**Work instructions**
Count every line in the following entries where the word "token" appears. Give the count alone.

::::::

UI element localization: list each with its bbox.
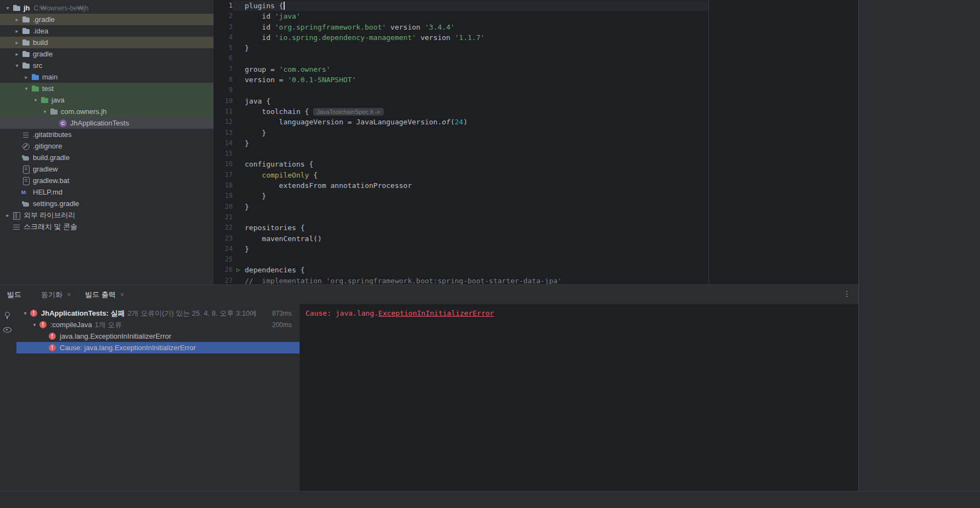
more-options-icon[interactable]: ⋮ [843,289,851,298]
line-content [233,212,708,222]
project-tree-item-jhapplicationtests[interactable]: JhApplicationTests [0,117,214,129]
code-line-23[interactable]: 23 mavenCentral() [214,233,708,244]
code-line-26[interactable]: 26▷dependencies { [214,265,708,275]
project-tree-item-gradle[interactable]: ▸.gradle [0,14,214,25]
console-error-line: Cause: java.lang.ExceptionInInitializerE… [305,309,853,317]
close-icon[interactable]: × [120,290,124,299]
project-tree-item-com-owners-jh[interactable]: ▾com.owners.jh [0,106,214,117]
chevron-right-icon[interactable]: ▸ [13,28,21,34]
line-content: configurations { [233,159,708,169]
code-line-11[interactable]: 11 toolchain { JavaToolchainSpec it -> [214,106,708,117]
chevron-down-icon[interactable]: ▾ [41,109,49,115]
chevron-down-icon[interactable]: ▾ [3,5,12,11]
chevron-down-icon[interactable]: ▾ [22,85,31,92]
line-number: 7 [214,64,233,75]
code-line-5[interactable]: 5} [214,43,708,53]
tab-item[interactable]: 동기화× [36,288,77,302]
project-tree-item-item[interactable]: ▸외부 라이브러리 [0,209,214,221]
code-text: compileOnly { [244,170,318,180]
chevron-down-icon[interactable]: ▾ [13,62,21,69]
chevron-right-icon[interactable]: ▸ [13,39,21,45]
tab-item[interactable]: 빌드 출력× [80,288,130,302]
tree-item-label: gradle [33,50,53,58]
code-line-24[interactable]: 24} [214,244,708,254]
console-error-link[interactable]: ExceptionInInitializerError [378,309,494,317]
project-tree-item-jh[interactable]: ▾jhC:₩owners-be₩jh [0,2,214,14]
code-line-15[interactable]: 15 [214,149,708,159]
chevron-down-icon[interactable]: ▾ [31,97,40,103]
build-tree-row[interactable]: java.lang.ExceptionInInitializerError [16,330,299,342]
code-text: dependencies { [244,265,305,275]
gutter-slot [233,1,244,11]
code-line-1[interactable]: 1plugins { [214,1,708,11]
chevron-right-icon[interactable]: ▸ [3,212,12,218]
code-line-3[interactable]: 3 id 'org.springframework.boot' version … [214,22,708,32]
code-line-4[interactable]: 4 id 'io.spring.dependency-management' v… [214,32,708,43]
chevron-right-icon[interactable]: ▸ [13,51,21,57]
chevron-down-icon[interactable]: ▾ [30,322,39,328]
code-text: id 'org.springframework.boot' version '3… [244,22,455,32]
gutter-slot [233,149,244,159]
code-line-2[interactable]: 2 id 'java' [214,11,708,21]
build-tree-row[interactable]: ▾JhApplicationTests: 실패2개 오류이(가) 있는 25. … [16,307,299,319]
ignore-file-icon [21,142,31,151]
filter-eye-icon[interactable] [3,325,12,334]
file-icon [21,176,31,185]
project-tree-item-src[interactable]: ▾src [0,60,214,71]
project-tree-item-main[interactable]: ▸main [0,71,214,83]
code-line-17[interactable]: 17 compileOnly { [214,170,708,180]
code-line-16[interactable]: 16configurations { [214,159,708,169]
project-tree-item-test[interactable]: ▾test [0,83,214,94]
project-tree-item-gradlew[interactable]: gradlew [0,163,214,175]
editor[interactable]: 1plugins {2 id 'java'3 id 'org.springfra… [214,0,709,284]
project-tree-item-gitignore[interactable]: .gitignore [0,140,214,152]
line-number: 24 [214,244,233,254]
folder-main-icon [31,73,40,82]
code-line-7[interactable]: 7group = 'com.owners' [214,64,708,75]
project-tree-item-settings-gradle[interactable]: settings.gradle [0,198,214,209]
code-line-18[interactable]: 18 extendsFrom annotationProcessor [214,180,708,191]
code-line-25[interactable]: 25 [214,254,708,265]
code-line-20[interactable]: 20} [214,202,708,212]
build-tree-row[interactable]: Cause: java.lang.ExceptionInInitializerE… [16,342,299,353]
project-tree-item-gradlew-bat[interactable]: gradlew.bat [0,175,214,186]
project-tree-item-gitattributes[interactable]: .gitattributes [0,129,214,140]
code-line-9[interactable]: 9 [214,85,708,95]
build-console[interactable]: Cause: java.lang.ExceptionInInitializerE… [299,304,858,491]
tree-item-label: com.owners.jh [61,107,107,116]
chevron-down-icon[interactable]: ▾ [21,310,30,316]
code-token: id [245,33,275,42]
code-line-8[interactable]: 8version = '0.0.1-SNAPSHOT' [214,75,708,85]
code-line-19[interactable]: 19 } [214,191,708,201]
project-tree-item-gradle[interactable]: ▸gradle [0,48,214,60]
chevron-right-icon[interactable]: ▸ [22,74,31,80]
gutter-slot [233,11,244,21]
line-number: 8 [214,75,233,85]
pin-icon[interactable] [3,311,12,319]
project-tree-item-item[interactable]: 스크래치 및 콘솔 [0,221,214,232]
code-line-14[interactable]: 14} [214,138,708,149]
build-node-label: java.lang.ExceptionInInitializerError [60,332,171,340]
run-button-icon[interactable]: ▷ [233,265,244,275]
code-line-13[interactable]: 13 } [214,128,708,138]
build-tree-row[interactable]: ▾:compileJava1개 오류200ms [16,319,299,330]
gutter-slot [233,170,244,180]
project-tree-item-java[interactable]: ▾java [0,94,214,106]
build-panel-title: 빌드 [7,290,21,300]
tree-item-label: jh [24,4,30,12]
project-folder-icon [12,4,21,13]
code-line-21[interactable]: 21 [214,212,708,222]
project-tree-item-build[interactable]: ▸build [0,37,214,48]
chevron-right-icon[interactable]: ▸ [13,16,21,22]
code-token: } [245,245,249,253]
code-line-6[interactable]: 6 [214,53,708,64]
code-token: } [245,129,266,137]
project-tree-item-idea[interactable]: ▸.idea [0,25,214,37]
project-tree-item-build-gradle[interactable]: build.gradle [0,152,214,163]
project-tree-item-help-md[interactable]: HELP.md [0,186,214,198]
code-line-27[interactable]: 27// implementation 'org.springframework… [214,276,708,284]
close-icon[interactable]: × [67,290,71,299]
code-line-10[interactable]: 10java { [214,96,708,106]
code-line-22[interactable]: 22repositories { [214,222,708,233]
code-line-12[interactable]: 12 languageVersion = JavaLanguageVersion… [214,117,708,127]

::::::

**Result of this exercise**
3